2. Consumo frequente de açúcar
A
alimentação tem papel fundamental na saúde dos dentes. O consumo excessivo de
açúcares e carboidratos fermentáveis favorece a proliferação de bactérias que
produzem ácidos e enfraquecem o esmalte dentário. “Não é apenas a quantidade de
açúcar que importa, mas a frequência. Beliscar doces ao longo do dia pode ser
mais prejudicial do que consumir em um único momento”, destaca.
3. Baixa produção de saliva
A
saliva funciona como um mecanismo natural de proteção da boca, ajudando a
neutralizar os ácidos e a fortalecer os dentes.
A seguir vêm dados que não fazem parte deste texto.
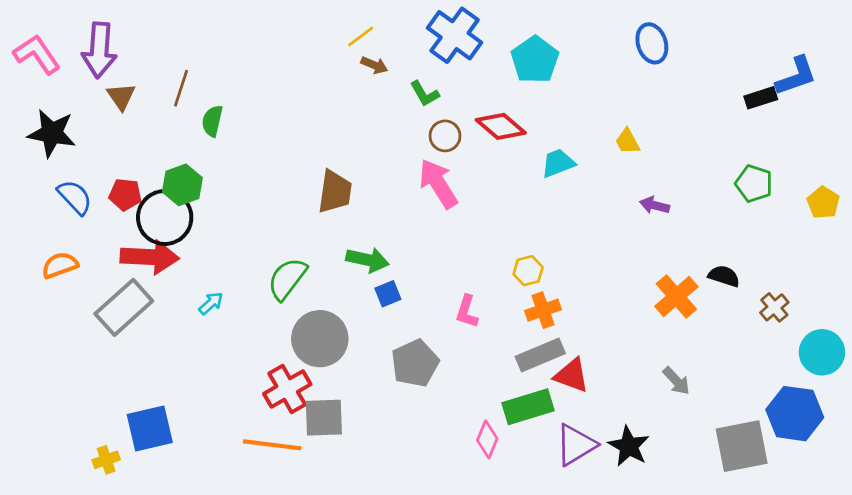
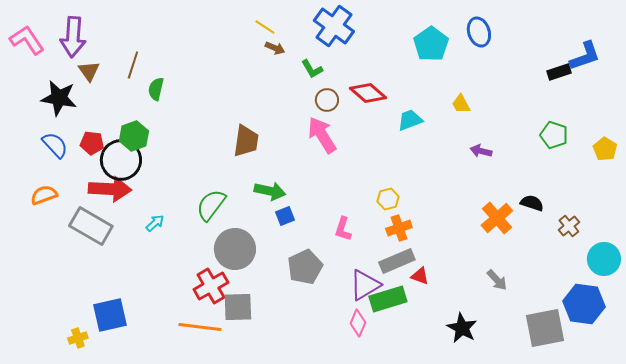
yellow line: (361, 37) -> (265, 27), turned 70
cyan pentagon: (535, 60) -> (431, 44), moved
black star: (52, 133) -> (59, 98), moved
gray rectangle: (124, 307) -> (91, 226), turned 72
red triangle: (572, 375) -> (420, 276), size x0.7
purple triangle: (576, 445) -> (365, 285), moved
Por isso, pessoas com menor
fluxo salivar podem apresentar maior risco de desenvolver cáries. Essa redução
pode estar relacionada a diferentes fatores, como características individuais,
uso de determinados medicamentos e desidratação.
4. Influência da genética
A
genética também pode interferir na resistência do esmalte dentário e em
características da microbiota bucal. No entanto, a predisposição não significa
necessariamente que a pessoa desenvolverá cáries. “Isso não significa que a
pessoa esteja condenada a ter cáries, mas que precisa redobrar os cuidados
preventivos”, reforça a professora.
5. Falta de acompanhamento profissional
As consultas periódicas ao dentista ajudam a identificar alterações ainda em estágio inicial, muitas vezes antes do surgimento de dor ou outros sintomas. O acompanhamento também permite avaliar os fatores de risco de cada paciente e orientar medidas preventivas individualizadas. Quanto mais cedo uma lesão é identificada, maiores são as possibilidades de realizar abordagens mais simples e menos invasivas.